Dataset entries
•••

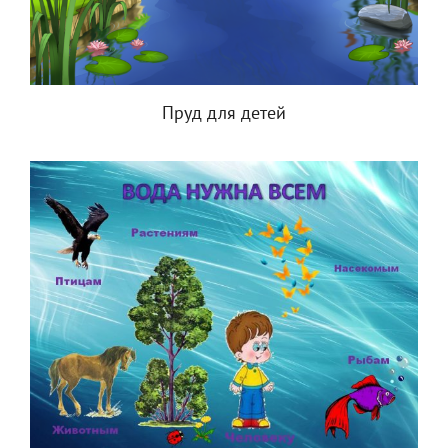
Пруд для детей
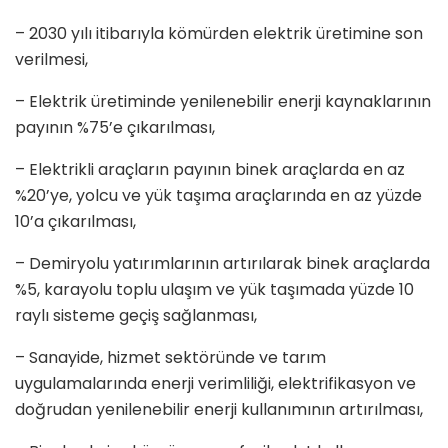
– 2030 yılı itibarıyla kömürden elektrik üretimine son
verilmesi,
– Elektrik üretiminde yenilenebilir enerji kaynaklarının
payının %75’e çıkarılması,
– Elektrikli araçların payının binek araçlarda en az
%20’ye, yolcu ve yük taşıma araçlarında en az yüzde
10’a çıkarılması,
– Demiryolu yatırımlarının artırılarak binek araçlarda
%5, karayolu toplu ulaşım ve yük taşımada yüzde 10
raylı sisteme geçiş sağlanması,
– Sanayide, hizmet sektöründe ve tarım
uygulamalarında enerji verimliliği, elektrifikasyon ve
doğrudan yenilenebilir enerji kullanımının artırılması,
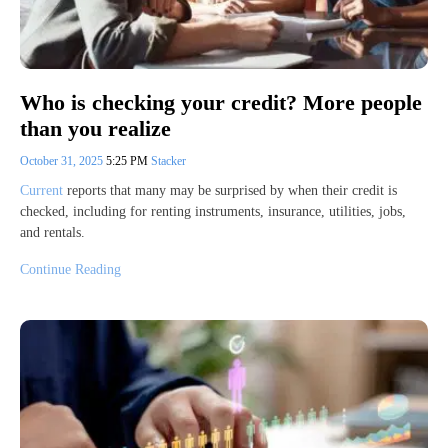
Who is checking your credit? More people
than you realize
October 31, 2025
5:25 PM
Stacker
Current
reports that many may be surprised by when their credit is
checked, including for renting instruments, insurance, utilities, jobs,
and rentals.
Continue Reading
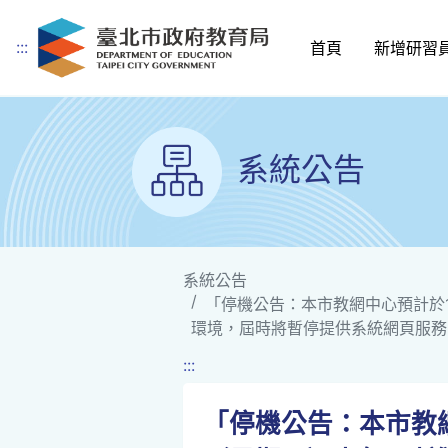
:::
首頁
新增研習
跳到主要內容
系統公告
系統公告
「停機公告：本市教網中心預計於1
環境，屆時將暫停提供系統網頁服務
:::
「停機公告：本市教網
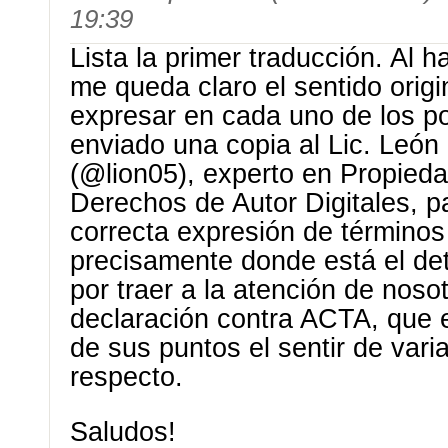
19:39
Lista la primer traducción. Al h
me queda claro el sentido orig
expresar en cada uno de los p
enviado una copia al Lic. León
(@lion05), experto en Propiedad
Derechos de Autor Digitales, pa
correcta expresión de términos
precisamente donde está el det
por traer a la atención de noso
declaración contra ACTA, que
de sus puntos el sentir de var
respecto.
Saludos!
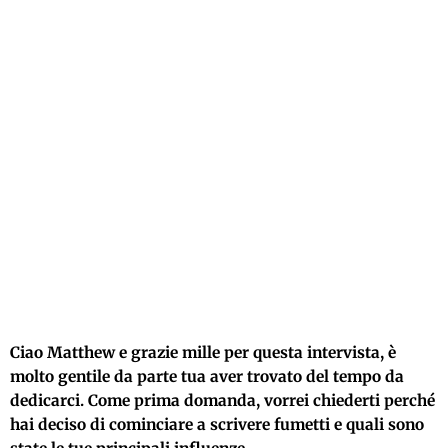
Ciao Matthew e grazie mille per questa intervista, è
molto gentile da parte tua aver trovato del tempo da
dedicarci. Come prima domanda, vorrei chiederti perché
hai deciso di cominciare a scrivere fumetti e quali sono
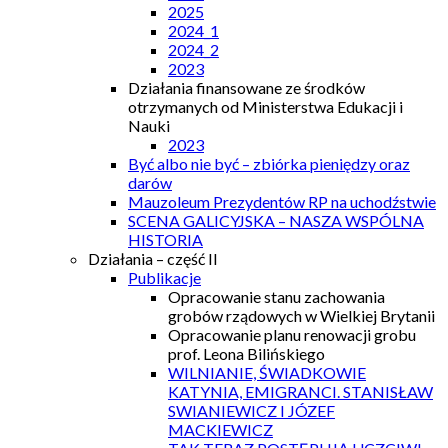
2025
2024_1
2024_2
2023
Działania finansowane ze środków
otrzymanych od Ministerstwa Edukacji i
Nauki
2023
Być albo nie być – zbiórka pieniędzy oraz
darów
Mauzoleum Prezydentów RP na uchodźstwie
SCENA GALICYJSKA – NASZA WSPÓLNA
HISTORIA
Działania – część II
Publikacje
Opracowanie stanu zachowania
grobów rządowych w Wielkiej Brytanii
Opracowanie planu renowacji grobu
prof. Leona Bilińskiego
WILNIANIE, ŚWIADKOWIE
KATYNIA, EMIGRANCI. STANISŁAW
SWIANIEWICZ I JÓZEF
MACKIEWICZ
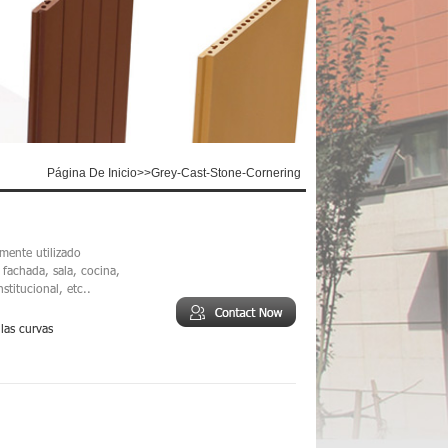
Página De Inicio
>>
Grey-Cast-Stone-Cornering
mente utilizado
fachada, sala, cocina,
stitucional, etc..
las curvas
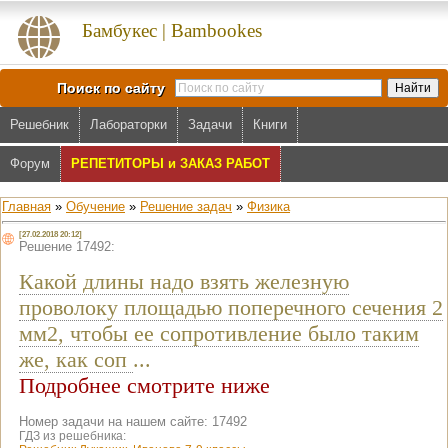
Бамбукес | Bambookes
Поиск по сайту
Решебник
Лабораторки
Задачи
Книги
Форум
РЕПЕТИТОРЫ и ЗАКАЗ РАБОТ
Главная
»
Обучение
»
Решение задач
»
Физика
[27.02.2018 20:12]
Решение 17492:
Какой длины надо взять железную
проволоку площадью поперечного сечения 2
мм2, чтобы ее сопротивление было таким
же, как соп
...
Подробнее смотрите ниже
Номер задачи на нашем сайте: 17492
ГДЗ из решебника:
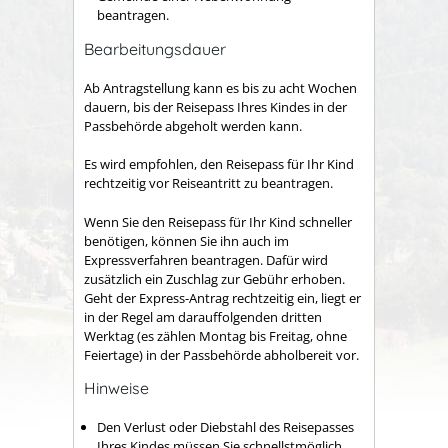
beantragen.
Bearbeitungsdauer
Ab Antragstellung kann es bis zu acht Wochen
dauern, bis der Reisepass Ihres Kindes in der
Passbehörde abgeholt werden kann.
Es wird empfohlen, den Reisepass für Ihr Kind
rechtzeitig vor Reiseantritt zu beantragen.
Wenn Sie den Reisepass für Ihr Kind schneller
benötigen, können Sie ihn auch im
Expressverfahren beantragen.
Dafür wird
zusätzlich ein Zuschlag zur Gebühr erhoben.
Geht der Express-Antrag rechtzeitig ein, liegt er
in der Regel am darauffolgenden dritten
Werktag (es zählen Montag bis Freitag, ohne
Feiertage) in der Passbehörde abholbereit vor.
Hinweise
Den Verlust oder Diebstahl des Reisepasses
Ihres Kindes müssen Sie schnellstmöglich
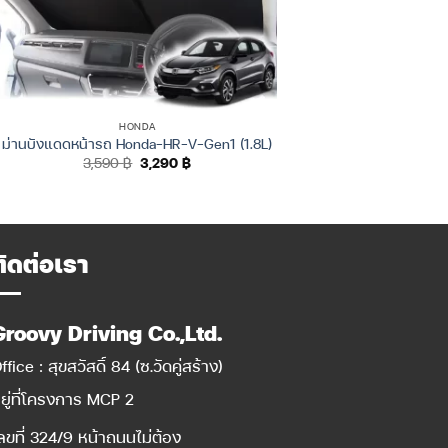
HONDA
ม่านบังแดดหน้ารถ Honda-HR-V-Gen1 (1.8L)
Original
Current
3,590
฿
3,290
฿
price
price
was:
is:
3,590 ฿.
3,290 ฿.
ติดต่อเรา
Groovy Driving Co.,Ltd.
ffice : สุขสวัสดิ์ 84 (ซ.วัดคู่สร้าง)
ยู่ที่โครงการ MCP 2
ลขที่ 324/9 หน้าถนนไม่ต้อง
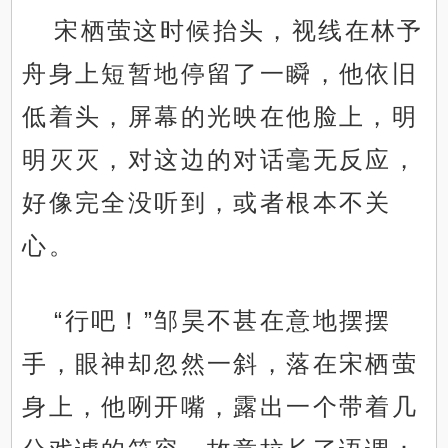
宋栖萤这时候抬头，视线在林予
舟身上短暂地停留了一瞬，他依旧
低着头，屏幕的光映在他脸上，明
明灭灭，对这边的对话毫无反应，
好像完全没听到，或者根本不关
心。
“行吧！”邹昊不甚在意地摆摆
手，眼神却忽然一斜，落在宋栖萤
身上，他咧开嘴，露出一个带着几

•••

**Requirement:** Looking through the records, copy out every line in which the word "Działania" is found.

**Answer to this problem:**
Działania finansowane ze środków
Działania – część II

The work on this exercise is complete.